KindaFunne: By Pat Bagley/Salt Lake Tribune



Quote du jour:
"The last capitalist we hang shall be the one who sold us the rope."

Karl Marx


Writings of Our Founding Fathers
Federalist Papers


Federalist No. 23


The Necessity of a Government as Energetic as the One Proposed to the Preservation of the Union


From the New York Packet.


Tuesday, December 18, 1787.


Author: Alexander Hamilton

To the People of the State of New York:


THE necessity of a Constitution, at least equally energetic with the one proposed, to the preservation of the Union, is the point at the examination of which we are now arrived.


This inquiry will naturally divide itself into three branches the objects to be provided for by the federal government, the quantity of power necessary to the accomplishment of those objects, the persons upon whom that power ought to operate.

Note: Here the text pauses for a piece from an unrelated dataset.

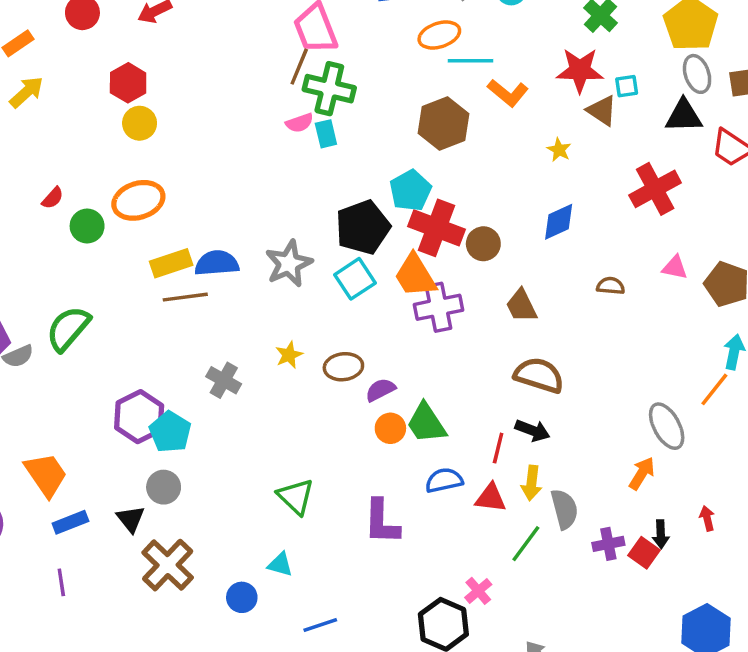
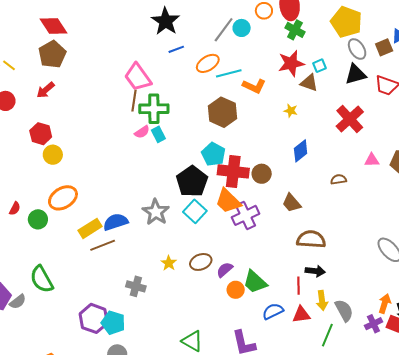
green semicircle: (68, 329) -> (42, 279), turned -56
orange arrow: (642, 473) -> (385, 304), moved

Its distribution and organization will more properly claim our attention under the succeeding head.


The principal purposes to be answered by union are these the common defense of the members; the preservation of the public peace as well against internal convulsions as external attacks; the regulation of commerce with other nations and between the States; the superintendence of our intercourse, political and commercial, with foreign countries.


The authorities essential to the common defense are these: to raise armies; to build and equip fleets; to prescribe rules for the government of both; to direct their operations; to provide for their support. These powers ought to exist without limitation, BECAUSE IT IS IMPOSSIBLE TO FORESEE OR DEFINE THE EXTENT AND VARIETY OF NATIONAL EXIGENCIES, OR THE CORRESPONDENT EXTENT AND VARIETY OF THE MEANS WHICH MAY BE NECESSARY TO SATISFY THEM. The circumstances that endanger the safety of nations are infinite, and for this reason no constitutional shackles can wisely be imposed on the power to which the care of it is committed. This power ought to be coextensive with all the possible combinations of such circumstances; and ought to be under the direction of the same councils which are appointed to preside over the common defense.


This is one of those truths which, to a correct and unprejudiced mind, carries its own evidence along with it; and may be obscured, but cannot be made plainer by argument or reasoning. It rests upon axioms as simple as they are universal; the MEANS ought to be proportioned to the END; the persons, from whose agency the attainment of any END is expected, ought to possess the MEANS by which it is to be attained.


Whether there ought to be a federal government intrusted with the care of the common defense, is a question in the first instance, open for discussion; but the moment it is decided in the affirmative, it will follow, that that government ought to be clothed with all the powers requisite to complete execution of its trust. And unless it can be shown that the circumstances which may affect the public safety are reducible within certain determinate limits; unless the contrary of this position can be fairly and rationally disputed, it must be admitted, as a necessary consequence, that there can be no limitation of that authority which is to provide for the defense and protection of the community, in any matter essential to its efficacy that is, in any matter essential to the FORMATION, DIRECTION, or SUPPORT of the NATIONAL FORCES.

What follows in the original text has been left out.